[Stored entries]
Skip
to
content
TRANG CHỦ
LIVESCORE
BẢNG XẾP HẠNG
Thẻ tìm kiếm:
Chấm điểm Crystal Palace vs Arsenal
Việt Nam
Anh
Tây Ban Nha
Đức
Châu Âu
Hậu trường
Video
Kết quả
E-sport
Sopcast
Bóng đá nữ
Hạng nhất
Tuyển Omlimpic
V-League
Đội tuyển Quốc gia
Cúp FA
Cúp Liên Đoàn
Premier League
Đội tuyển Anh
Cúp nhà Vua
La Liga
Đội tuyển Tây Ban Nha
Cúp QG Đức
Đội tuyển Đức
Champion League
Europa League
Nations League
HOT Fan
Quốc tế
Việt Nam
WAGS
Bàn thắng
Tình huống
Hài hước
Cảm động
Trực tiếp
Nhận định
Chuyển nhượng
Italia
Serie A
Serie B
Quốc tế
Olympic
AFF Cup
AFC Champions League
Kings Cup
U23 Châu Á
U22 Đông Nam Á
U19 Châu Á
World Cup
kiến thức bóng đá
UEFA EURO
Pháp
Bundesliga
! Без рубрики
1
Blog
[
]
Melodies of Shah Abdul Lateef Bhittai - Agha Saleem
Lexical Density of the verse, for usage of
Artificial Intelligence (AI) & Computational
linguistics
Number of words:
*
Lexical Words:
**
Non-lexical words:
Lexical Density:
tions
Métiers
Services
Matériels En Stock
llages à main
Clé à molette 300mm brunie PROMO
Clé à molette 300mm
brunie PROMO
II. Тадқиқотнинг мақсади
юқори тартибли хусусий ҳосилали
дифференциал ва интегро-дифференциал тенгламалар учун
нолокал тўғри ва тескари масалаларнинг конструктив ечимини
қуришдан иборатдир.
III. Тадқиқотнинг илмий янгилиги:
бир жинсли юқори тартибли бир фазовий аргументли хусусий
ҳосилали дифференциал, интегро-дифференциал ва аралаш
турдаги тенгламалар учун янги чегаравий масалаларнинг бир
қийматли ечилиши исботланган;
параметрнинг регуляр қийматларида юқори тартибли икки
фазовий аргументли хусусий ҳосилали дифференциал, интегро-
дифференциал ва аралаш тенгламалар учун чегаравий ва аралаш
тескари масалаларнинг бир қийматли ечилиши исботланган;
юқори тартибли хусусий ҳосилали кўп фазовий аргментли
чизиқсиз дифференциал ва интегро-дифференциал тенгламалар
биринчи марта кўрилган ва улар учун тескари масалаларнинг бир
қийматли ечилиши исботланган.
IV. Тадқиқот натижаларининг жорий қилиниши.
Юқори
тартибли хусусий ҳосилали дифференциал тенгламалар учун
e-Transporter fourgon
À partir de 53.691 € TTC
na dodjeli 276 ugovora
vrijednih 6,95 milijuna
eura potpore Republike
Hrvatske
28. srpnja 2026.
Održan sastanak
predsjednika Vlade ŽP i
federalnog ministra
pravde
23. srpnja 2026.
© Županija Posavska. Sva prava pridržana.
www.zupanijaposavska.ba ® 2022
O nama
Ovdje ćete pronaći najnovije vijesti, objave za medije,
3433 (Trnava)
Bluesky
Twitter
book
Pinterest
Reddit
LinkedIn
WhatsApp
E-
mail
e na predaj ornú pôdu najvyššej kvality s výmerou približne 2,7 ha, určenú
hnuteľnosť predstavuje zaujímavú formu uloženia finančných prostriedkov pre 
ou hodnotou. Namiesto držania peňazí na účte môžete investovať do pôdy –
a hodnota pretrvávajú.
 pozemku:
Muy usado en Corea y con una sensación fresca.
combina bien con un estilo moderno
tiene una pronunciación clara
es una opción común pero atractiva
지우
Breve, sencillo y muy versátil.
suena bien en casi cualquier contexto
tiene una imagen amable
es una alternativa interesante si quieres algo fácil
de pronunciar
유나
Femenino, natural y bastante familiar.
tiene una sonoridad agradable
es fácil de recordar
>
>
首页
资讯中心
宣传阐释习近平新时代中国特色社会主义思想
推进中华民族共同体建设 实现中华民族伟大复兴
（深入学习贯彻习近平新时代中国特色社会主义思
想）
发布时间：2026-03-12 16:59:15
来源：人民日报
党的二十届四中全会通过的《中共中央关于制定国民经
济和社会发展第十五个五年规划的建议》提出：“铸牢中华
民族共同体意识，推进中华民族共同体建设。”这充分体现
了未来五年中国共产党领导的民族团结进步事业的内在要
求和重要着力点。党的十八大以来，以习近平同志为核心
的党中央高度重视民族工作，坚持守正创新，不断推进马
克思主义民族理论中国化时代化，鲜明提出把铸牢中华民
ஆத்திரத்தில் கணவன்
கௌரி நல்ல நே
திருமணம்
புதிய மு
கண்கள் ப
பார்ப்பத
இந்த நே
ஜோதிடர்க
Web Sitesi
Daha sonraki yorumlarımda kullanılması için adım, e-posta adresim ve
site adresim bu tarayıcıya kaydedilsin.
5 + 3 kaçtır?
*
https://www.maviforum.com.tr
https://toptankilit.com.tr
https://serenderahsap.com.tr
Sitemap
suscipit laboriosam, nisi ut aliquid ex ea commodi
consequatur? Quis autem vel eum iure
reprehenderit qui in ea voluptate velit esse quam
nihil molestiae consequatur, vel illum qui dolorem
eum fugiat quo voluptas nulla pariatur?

WHAT THE TASK ASKS: The lines above, from the first through the one containing "Champion League", must be restated word for word, with nothing added.

REPLY:
Skip
to
content
TRANG CHỦ
LIVESCORE
BẢNG XẾP HẠNG
Thẻ tìm kiếm:
Chấm điểm Crystal Palace vs Arsenal
Việt Nam
Anh
Tây Ban Nha
Đức
Châu Âu
Hậu trường
Video
Kết quả
E-sport
Sopcast
Bóng đá nữ
Hạng nhất
Tuyển Omlimpic
V-League
Đội tuyển Quốc gia
Cúp FA
Cúp Liên Đoàn
Premier League
Đội tuyển Anh
Cúp nhà Vua
La Liga
Đội tuyển Tây Ban Nha
Cúp QG Đức
Đội tuyển Đức
Champion League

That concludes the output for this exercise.